I first heard the term emotional intelligence linked to work in a coaching class. The teacher assigned us Daniel Goleman’s book Emotional Intelligence: Why It Can Matter More Than IQ. As I began reading, I realized so much of what Goleman was talking about was just common sense – something we need much more of at work.
Basically, emotional intelligence is about understanding our emotions (and the emotions of those around us) and learning to manage the way we handle them – in the workplace as well as in the rest of our lives. How you manage your emotions at work – feelings like anger, jealousy, feeling slighted, feeling misunderstood, feeling under-appreciated, resentment, hopelessness, insecurity, fear, anxiety, feeling isolated, feeling powerless, etc. – can make all the difference to your career and daily work life. Now we all feel at least some of these feelings (emotions) at one time or another; but the trick is… how do you handle your own reactions in the workplace? What can you do to consciously and intentionally manage those feelings so the real you can shine through?

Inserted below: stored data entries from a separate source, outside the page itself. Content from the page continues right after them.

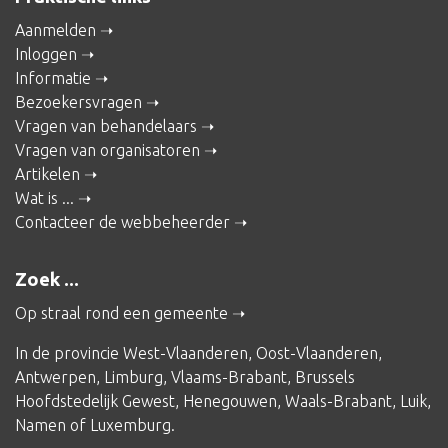
Aanmelden
Inloggen
Informatie
Bezoekersvragen
Vragen van behandelaars
Vragen van organisatoren
Artikelen
Wat is ...
Contacteer de webbeheerder
Zoek ...
Op straal rond een gemeente
In de provincie
West-Vlaanderen
,
Oost-Vlaanderen
,
Antwerpen
,
Limburg
,
Vlaams-Brabant
,
Brussels
Hoofdstedelijk Gewest
,
Henegouwen
,
Waals-Brabant
,
Luik
,
Namen
of
Luxemburg
.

1. First and foremost…don’t give up your power!
Each and every one of us feels powerless at some time or another – and all too often such feelings arise in the workplace. It’s really important for you to know you are not alone in this. When you feel trapped, our power shrinks – as does your ability to see solutions right before your eyes. So even if you’re staying in a job because your family depends on you to bring home that paycheck, give yourself credit for making that choice – and for the strength it takes to do just that. Rather than feeling like a victim, you can start to think about ways to use your power to get yourself into a better situation, either with your current company (there are often ways we don’t see) or elsewhere. But you won’t get anywhere if you feel powerless to affect your own fate!
2. Build strong relationships at work. One of the most important things you can do – something that can shape your entire work experience and career – is to start to build a strong support network from the first day you begin a job. Slowly, over time, these alliances will be there to help you move ahead, and also when you need support accomplishing every day assignments. Now some people will resist your attempts based on their own agendas or views of the world. Don’t let that bother you. Focus on those relationships you can build by being helpful and supportive (and creative and capable) as you get chances to work together. Most importantly, base the relationships on positive actions and not office gossip or complaints.
3. Your attitude at work. If you come in with a sour attitude or always see them as wrong and you as right, you are the one who loses out. I remember a woman I worked with who is extremely bright and talented. But she spent each day feeling slighted (oh those feelings) and telling people off. And then she was angry when people didn’t want to work with her or she got passed over for promotions.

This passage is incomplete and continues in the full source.